PODSUMOWANIE 2015: piwny alfabet

PODSUMOWANIE 2015

Najważniejsze i najciekawsze wydarzenia rodzimego rynku piwa A.D. 2015 w alfabetycznym skrócie.

Przygotowując analogiczny wpis rok temu pisałem o „najgorętszych 12 miesiącach w historii polskiego kraftu” i przyznam, że nie spodziewałem się, że 2015 aż tak mocno zdezaktualizuje tamto zdanie. Nic tylko się cieszyć!

BTW: dziękuję Wam za podpowiedzi dotyczące niektórych haseł w piwnym alfabecie. Część z nich pozwoliłem sobie, mniej lub bardziej bezpośrednio, wykorzystać.

Aframon madagaskarski – jeden z najpopularniejszych dodatków pojawiających się w rodzimych piwach mniej więcej na początku drugiej połowy roku (m.in. u Radugi i SzałuPiw). 2015 to w ogóle czas ładowania różnych dodatków do kotłów warzelnych i fermentorów: przyprawy, owoce, sok z buraka, śledzie, grzyby, cascara. Co jeszcze w tym temacie da się wymyślić? Aż drżę z niepewności.

Bez glutenu – polskie browary wreszcie odkryły, że piwo bezglutenowe to dobry temat, szczególnie w czasach mody na pożywienie bez owego związku białek, nawet wśród osób nie mających problemu z jego przyswajaniem. Swoje propozycje przygotowały Kormoran (jasny lager), Van Pur (jany lager) i Pinta (IPA), a w kolejce czai się Wąsosz.

Cornelius grejpfrutowy – z cyklu: jak nie robić marketingu. Piotrkowski browar wydumał sobie, że wypuści piwo w puszce dla kobiet. Z wyskakującą słomką przypominającą penisa.

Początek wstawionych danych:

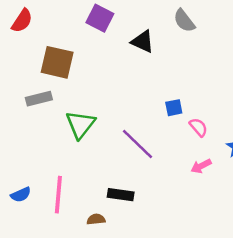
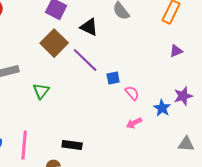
brown square: (57, 62) -> (54, 43), moved, turned 32
green triangle: (80, 125) -> (41, 91), size x0.7
purple line: (138, 144) -> (85, 60), moved

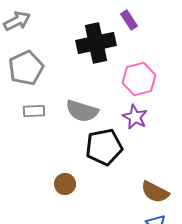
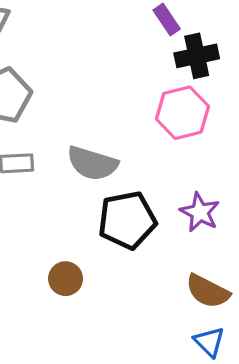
black cross: (96, 43) -> (197, 56), moved, size x0.7
purple star: (135, 117) -> (200, 212), moved

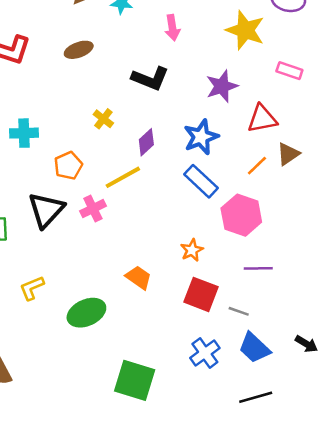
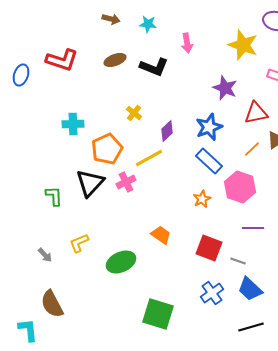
black L-shape: (150, 78) -> (154, 67), moved
purple star: (222, 86) -> (225, 88), turned -30
orange pentagon: (68, 166) -> (107, 149), size x1.4
orange star: (192, 250) -> (202, 199), moved

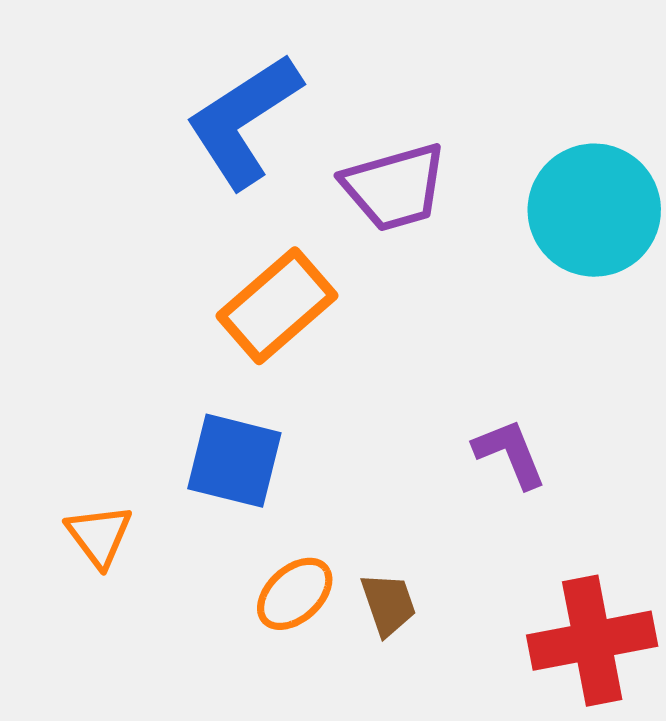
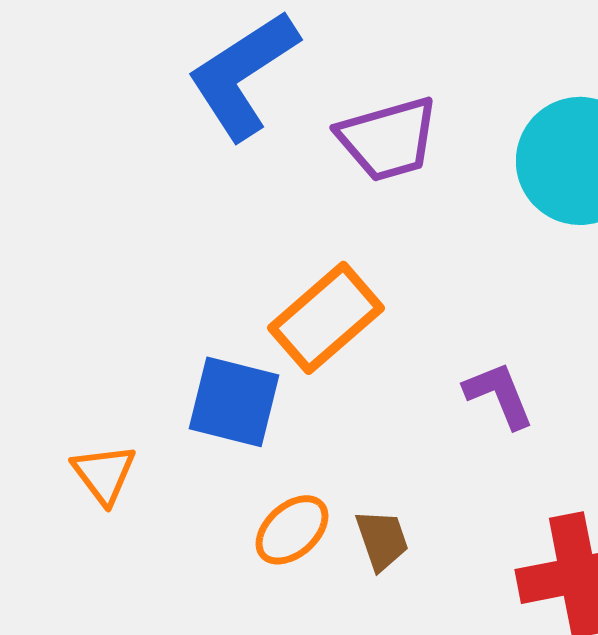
orange rectangle: (277, 306) -> (326, 318), moved

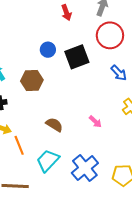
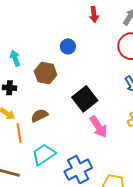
black square: (77, 57) -> (85, 99), moved, turned -30
pink arrow: (95, 122) -> (98, 127), size x1.6
brown semicircle: (54, 125) -> (39, 116), moved, turned -72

I adekwatną reklamą je promującą. Nie dość, że jest prymitywna, to jeszcze najzwyczajniej w świecie głupia i nietrafiona. Apeluję do naszych browarów, by nieco mądrzej robiły wokół siebie szum.

Drewniane beczki – leżakowanie piw w beczkach to kolejny trend, który wyraźnie dał o sobie znać w 2015 roku. Jeszcze 12 miesięcy temu zastanawialiśmy się, czy w ciągu najbliższych kilku lat moda na beczki po whisky, Burbonie, winie czy wódce na stałe zadomowi się w Polsce, a tu proszę – wystarczył jeden rok! Przodownikiem jest Wojtek Frączyk i jego Widawa. Nie tylko leje mnóstwo trunków w beczki, lecz także sprowadza cenne drewno zza Oceanu.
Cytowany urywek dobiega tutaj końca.